Not many Home Secretaries become Prime Minister. In the last century, only Herbert Asquith, Winston Churchill and James Callaghan made it to the top of Disraeli’s ‘greasy pole’ and very few Home Secretaries – such as Roy Jenkins, Callaghan and, arguably, RA Butler – found their reputations significantly enhanced while in office. Theresa May, the longest serving Home Secretary has become Prime Minister but is now facing the Windrush crisis and the consequences of decisions she participated in while at the helm of the Home Office.

Amber Rudd’s resignation is more in keeping with the reputation of the Home Office as being a difficult department to handle. Ostensibly, she was forced to go because of her unintended misleading of Members of Parliament during a Home Affairs Select Committee session but the reality is she was trapped by the contradiction between a policy designed to demonstrate toughness on immigration and its consequences as individuals, effectively, became less important than public perceptions.

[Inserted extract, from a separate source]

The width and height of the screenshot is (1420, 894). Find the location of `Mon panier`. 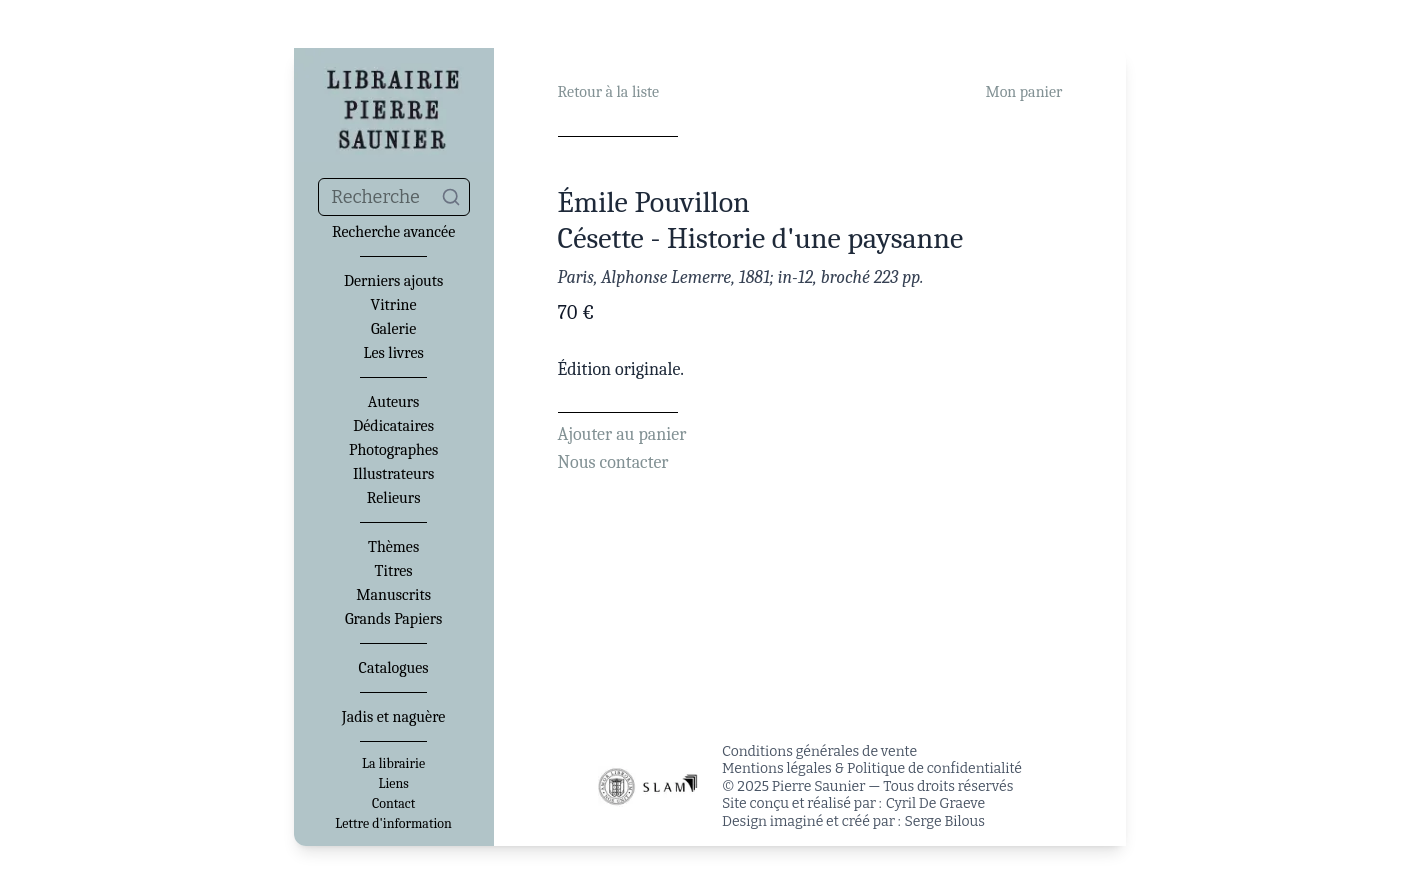 Mon panier is located at coordinates (1023, 92).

The Home Office clearly must look at itself and its processes as Sajid Javid takes charge. Quite apart from the leaks to the media, there appears to be a casual approach to keeping ministers informed, made more problematic by seemingly unclear lines of command and control from and to Home Secretary’s office.

Focusing just on internal workings is not enough and risks more of the unacceptable tendency to blame officials. Politicians are the ones who must be accountable and Amber Rudd’s decision to resign demonstrates her awareness of this point and her personal decency.

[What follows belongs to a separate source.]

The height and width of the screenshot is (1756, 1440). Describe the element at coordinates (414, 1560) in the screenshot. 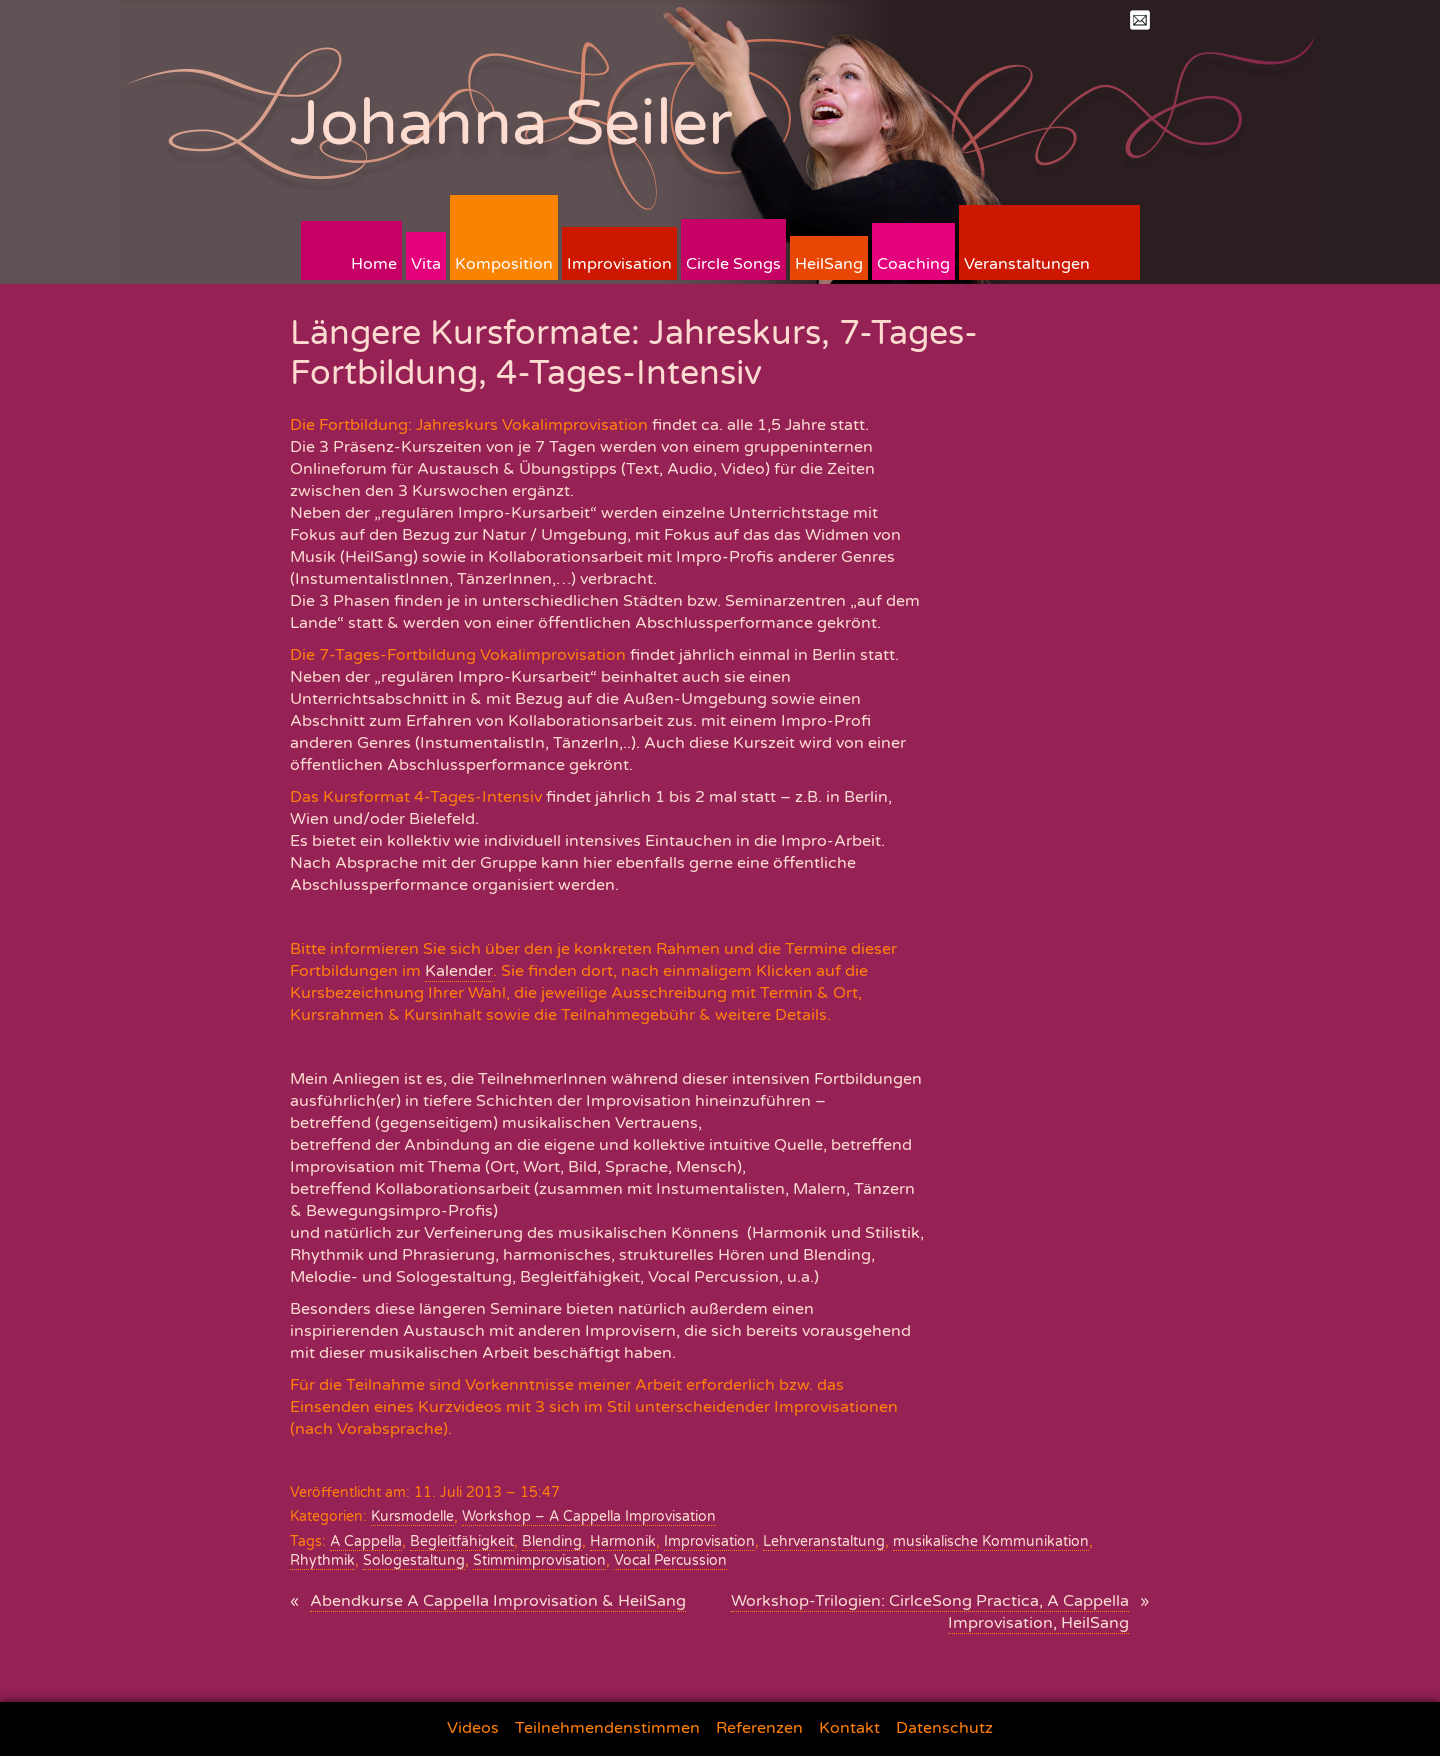 I see `Sologestaltung` at that location.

The real problem is the public policy behind the Windrush crisis. Immigration is a notoriously knotty issue – its tendency for complexity and dependence on precise but often contestable definitions make this so – but policy making is made easier if it comes from the high ground of morality, clarity and fairness. This is the reason the so-called ‘hostile environment’ must be ended now.

Another big policy making failure has also been exposed. It is, simply, the inability to link polices together. Good cabinet government should do this. Instead, to pave the way for such disgraceful treatment of individuals while seeking to pursue a self-styled “Global Britain” with an obvious dependence on a good international reputation is, to say the least, reckless. Government must think holistically when making policy rather than being obsessed by standalone initiatives seemingly crafted to only answer populist demands.